__Your instructions__: Which lines below contain the word "Μητροπολίτου"? Copy each one.

__Data shown__:
"""

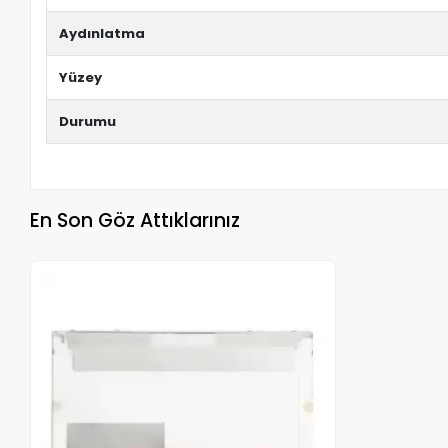
Aydınlatma
Yüzey
Durumu
En Son Göz Attıklarınız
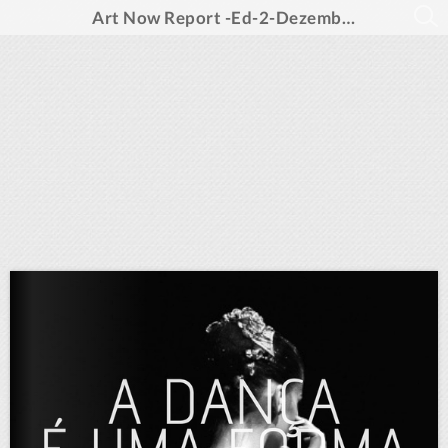
Art Now Report -Ed-2-Dezembro 2023 -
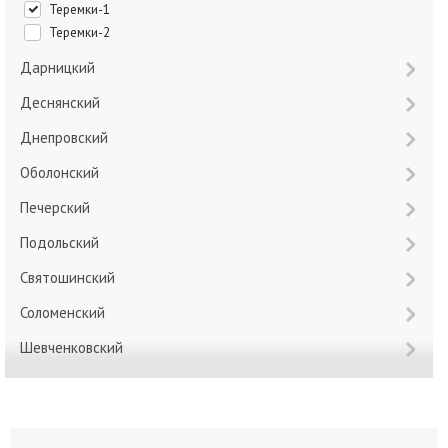
Теремки-1
Теремки-2
Дарницкий
Деснянский
Днепровский
Оболонский
Печерский
Подольский
Святошинский
Соломенский
Шевченковский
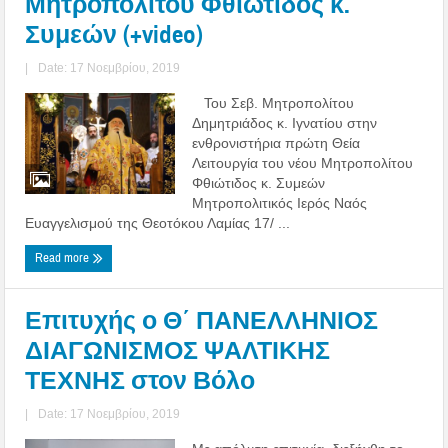
Μητροπολίτου Φθιώτιδος κ.
Συμεών (+video)
|
Date: 17 Νοεμβρίου, 2019
Του Σεβ. Μητροπολίτου
Δημητριάδος κ. Ιγνατίου στην
ενθρονιστήρια πρώτη Θεία
Λειτουργία του νέου Μητροπολίτου
Φθιώτιδος κ. Συμεών
Μητροπολιτικός Ιερός Ναός
Ευαγγελισμού της Θεοτόκου Λαμίας 17/ ...
Read more
Επιτυχής ο Θ΄ ΠΑΝΕΛΛΗΝΙΟΣ
ΔΙΑΓΩΝΙΣΜΟΣ ΨΑΛΤΙΚΗΣ
ΤΕΧΝΗΣ στον Βόλο
|
Date: 17 Νοεμβρίου, 2019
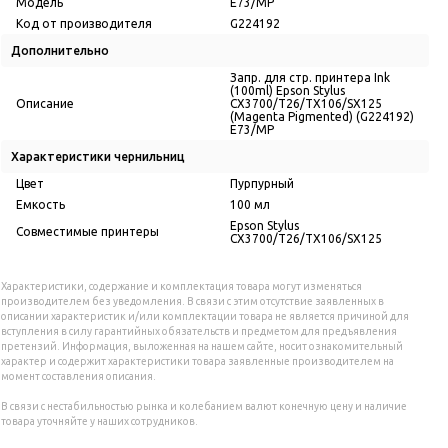
Модель
E73/MP
Код от производителя
G224192
Дополнительно
Запр. для стр. принтера Ink
(100ml) Epson Stylus
Описание
CX3700/T26/TX106/SX125
(Magenta Pigmented) (G224192)
E73/MP
Характеристики чернильниц
Цвет
Пурпурный
Емкость
100 мл
Epson Stylus
Совместимые принтеры
CX3700/T26/TX106/SX125
Характеристики, содержание и комплектация товара могут изменяться
производителем без уведомления. В связи с этим отсутствие заявленных в
описании характеристик и/или комплектации товара не является причиной для
вступления в силу гарантийных обязательств и предметом для предъявления
претензий. Информация, выложенная на нашем сайте, носит ознакомительный
характер и содержит характеристики товара заявленные производителем на
момент составления описания.
В связи с нестабильностью рынка и колебанием валют конечную цену и наличие
товара уточняйте у наших сотрудников.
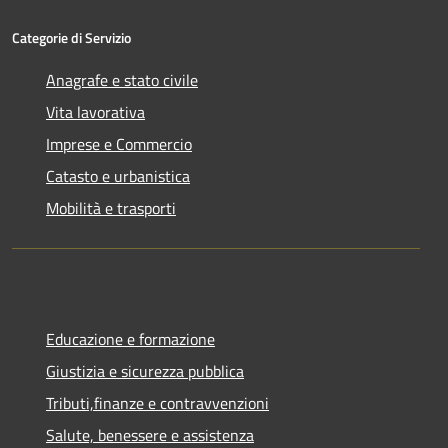
Categorie di Servizio
Anagrafe e stato civile
Vita lavorativa
Imprese e Commercio
Catasto e urbanistica
Mobilità e trasporti
Educazione e formazione
Giustizia e sicurezza pubblica
Tributi,finanze e contravvenzioni
Salute, benessere e assistenza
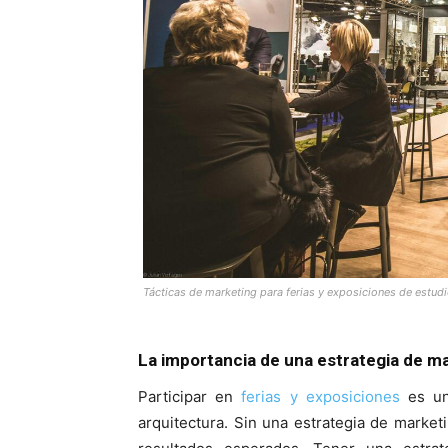
Tácticas de marketing para ferias y exposiciones de estudi
La importancia de una estrategia de ma
Participar en
ferias y exposiciones
es una
arquitectura. Sin una estrategia de market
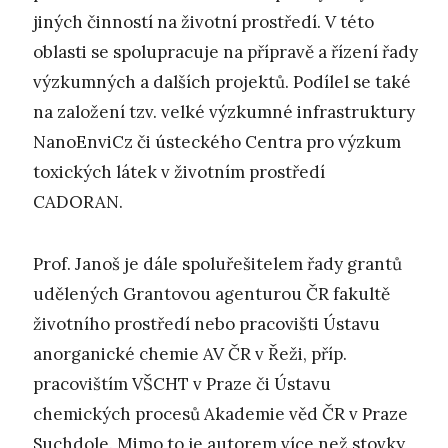
jiných činností na životní prostředí. V této
oblasti se spolupracuje na přípravě a řízení řady
výzkumných a dalších projektů. Podílel se také
na založení tzv. velké výzkumné infrastruktury
NanoEnviCz či ústeckého Centra pro výzkum
toxických látek v životním prostředí
CADORAN.
Prof. Janoš je dále spoluřešitelem řady grantů
udělených Grantovou agenturou ČR fakultě
životního prostředí nebo pracovišti Ústavu
anorganické chemie AV ČR v Řeži, příp.
pracovištím VŠCHT v Praze či Ústavu
chemických procesů Akademie věd ČR v Praze
Suchdole. Mimo to je autorem více než stovky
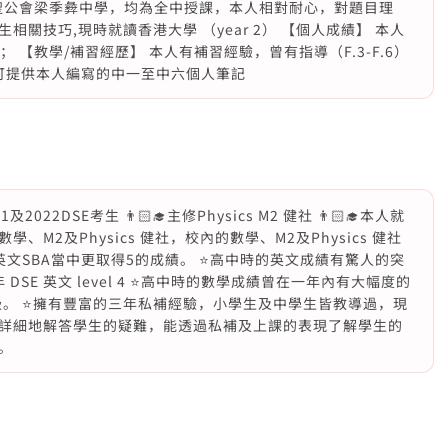
讀聖公會梁季彜中學，均為全中授課，本人相對耐心，對題目理
關技巧,現時就讀香港大學 （year 2） 【個人成績】 本人
 【教學/補習經歷】 本人有補習經驗，曾有指導（F.3-F.6）
 可提供本人編寫的中一至中六個人筆記
022DSE考生 👨🏻‍🎓主修Physics M2 健社 👨🏻‍🎓本人就
、M2及Physics 健社，校內的數學、M2及Physics 健社
 ⭐️在英文SBA當中更取得5的成績。 ⭐️高中時的英文成績有驚人的突
22年 DSE 英文 level 4 ⭐️高中時的數學成績曾在一年內有大幅度的
。 ⭐️擁有豐富的三年私補經驗，小學生及中學生皆教導過，現
，能詳細地解答學生的疑難，能透過私補及上課的表現了解學生的
。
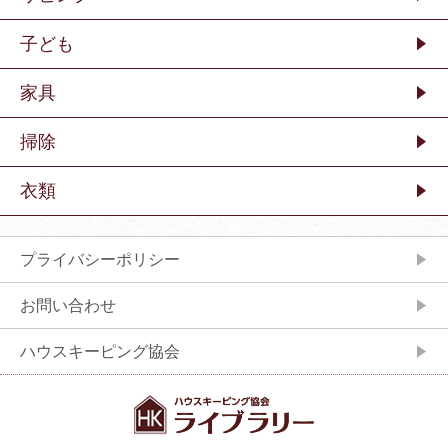
子ども
家具
掃除
衣類
プライバシーポリシー
お問い合わせ
ハウスキーピング協会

"""

__Answer space__:
Μητροπολίτου Φθιώτιδος κ.
Του Σεβ. Μητροπολίτου
Λειτουργία του νέου Μητροπολίτου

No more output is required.